Why So Serious?
Three New Records With Earnest Intentions

So no sooner does Arcade Fire win the Grammy for Album of the Year, when Radiohead announces their eighth album, to be released on Saturday? Wow. Pretty good week.

I don’t know that I care so much about the Grammy win. I find it interesting that after years of talking about how the Grammys mean nothing, and how they’re just a self-congratulatory circle jerk for the old-guard record industry, suddenly the indie cognoscenti is all over this win as if it’s Truly Significant. I don’t know what combination of factors led to Win Butler and his crew taking home the prize, especially since they beat out industry darlings Eminem, Katy Perry and the two Ladies (Gaga and Antebellum). It feels like a bit of a seismic shift, but is it? If an absolutely irrelevant award goes to the right band for once, does that make the award suddenly relevant?
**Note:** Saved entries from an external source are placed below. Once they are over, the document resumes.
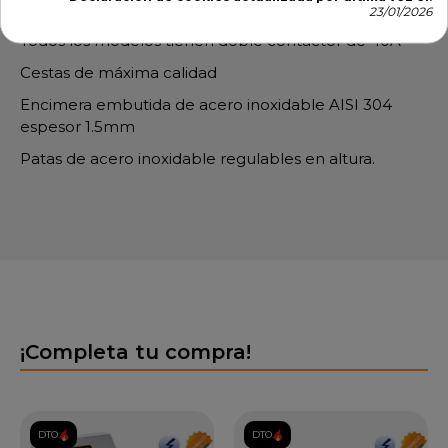
desmontable
23/01/2026
Todos los modelos tienen doble contactor de 40A
Cestas de máxima calidad
Encimera embutida de acero inoxidable AISI 304
espesor 1.5mm
Patas de acero inoxidable regulables en altura.
¡Completa tu compra!
DTO.
DTO.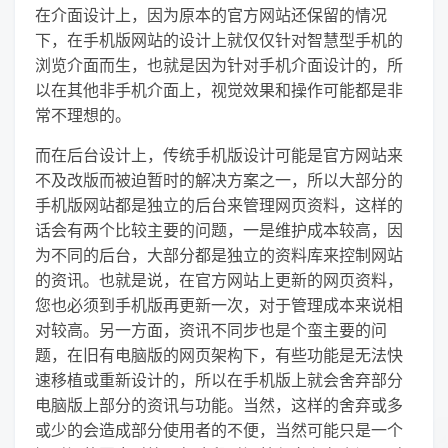
在介面设计上，因为原本的官方网站还保留的情况
下，在手机版网站的设计上就仅仅针对智慧型手机的
浏览介面而生，也就是因为针对手机介面设计的，所
以在其他非手机介面上，视觉效果和操作可能都是非
常不理想的。
而在后台设计上，传统手机版设计可能是官方网站来
不及改版而被迫暂时的解决方案之一，所以大部分的
手机版网站都是独立的后台来管理网页资料，这样的
话会有两个比较主要的问题，一是维护成本较高，因
为不同的后台，大部分都是独立的资料库来控制网站
的资讯。也就是说，在官方网站上更新的网页资料，
您也必须到手机版再更新一次，对于管理成本来说相
对较高。另一方面，资讯不同步也是个蛮主要的问
题，在旧有电脑版的网页架构下，有些功能是无法快
速移植或重新设计的，所以在手机版上就会舍弃部分
电脑版上部分的资讯与功能。当然，这样的舍弃或多
或少的会造成部分使用者的不便，当然可能只是一个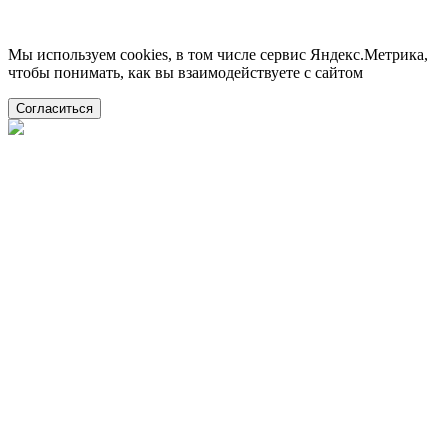
Мы используем cookies, в том числе сервис Яндекс.Метрика,
чтобы понимать, как вы взаимодействуете с сайтом
Согласиться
I don’t know. But I’m happy about it. The Suburbs was easily the finest of the nominated albums, and considered a long shot to win. And I’m happy for major-minor label Merge Records, too. They put out some amazing music, and engender loyalty from the bands they sign. There’s no bad here. I just don’t think this means anything for the industry or the Grammy awards. A few more years of this, maybe, but I’m betting Lady Gaga will win next year and all will go back to normal.

Although, they did give a practically unknown jazz musician the Best New Artist trophy over Justin Bieber, so maybe…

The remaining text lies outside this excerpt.